El futuro de Cataluña

habrá referéndum en Cataluña a poco que presionen los aliados imprescindibles. Se le buscará un nombre, incluso me malicio que ya está en funcionamiento el equipo de expertos en manipulación lingüística para allanar el camino. De momento, el Salvador ejerce de Monja de las Llagas; lo que toca sale bendecido ante el imperativo del humanismo cristiano; Jordi Pujol me confesó de su pasión por Jacques Maritain y no dudo que hasta el exjefe de los Mossos rehabilitado, Josep Lluis Trapero, guitarrista de ocasión, también guarda un resquicio de sensibilidad trascendente.

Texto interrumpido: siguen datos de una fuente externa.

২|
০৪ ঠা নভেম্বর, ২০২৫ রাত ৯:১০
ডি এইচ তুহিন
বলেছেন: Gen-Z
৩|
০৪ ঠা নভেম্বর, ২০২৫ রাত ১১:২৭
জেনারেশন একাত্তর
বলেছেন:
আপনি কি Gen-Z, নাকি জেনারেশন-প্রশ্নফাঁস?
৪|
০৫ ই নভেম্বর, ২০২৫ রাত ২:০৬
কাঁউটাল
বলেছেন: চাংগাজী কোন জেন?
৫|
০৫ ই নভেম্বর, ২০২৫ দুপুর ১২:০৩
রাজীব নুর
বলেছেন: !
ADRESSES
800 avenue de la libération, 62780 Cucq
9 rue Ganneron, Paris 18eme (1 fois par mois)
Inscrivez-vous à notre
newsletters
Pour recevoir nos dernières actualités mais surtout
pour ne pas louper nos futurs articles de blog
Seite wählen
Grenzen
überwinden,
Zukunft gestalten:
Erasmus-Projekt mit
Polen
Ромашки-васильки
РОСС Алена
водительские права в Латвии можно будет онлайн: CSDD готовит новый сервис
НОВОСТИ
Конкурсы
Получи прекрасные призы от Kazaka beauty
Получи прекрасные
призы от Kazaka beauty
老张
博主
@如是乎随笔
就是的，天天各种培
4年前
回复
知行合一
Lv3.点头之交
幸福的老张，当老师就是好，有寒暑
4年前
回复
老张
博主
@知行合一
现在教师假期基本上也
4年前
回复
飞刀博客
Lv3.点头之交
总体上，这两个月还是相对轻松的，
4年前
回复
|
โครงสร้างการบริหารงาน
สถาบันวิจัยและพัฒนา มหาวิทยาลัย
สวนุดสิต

Gobernar es decidir y ese es el momento del trueno que ha de venir. La singularidad de la marcha de la política en España consiste en algo inédito hasta años recientes: lo que vota la ciudadanía no tiene apenas que ver con lo que luego hacen los líderes. No es que les importe una higa los programas y las iniciativas, es que se ciscan en lo que puedan pensar una vez metidas las papeletas en las urnas. Ya se encargarán los medios adictos de aliviarles la pena. Me temo que se engañan los voceros del fin del Procés, y por una razón muy sencilla: la intención manifiesta del Salvador, una vez conseguida a duras penas su presidencia nº 133 del Catálogo Nacional, no es otra cosa que simular el ejercicio de árbitro de una partida que quiere ganar, aunque sea a la manera del “tute cabrón”, y con la garantía de caducidad que permita el Puto Amo.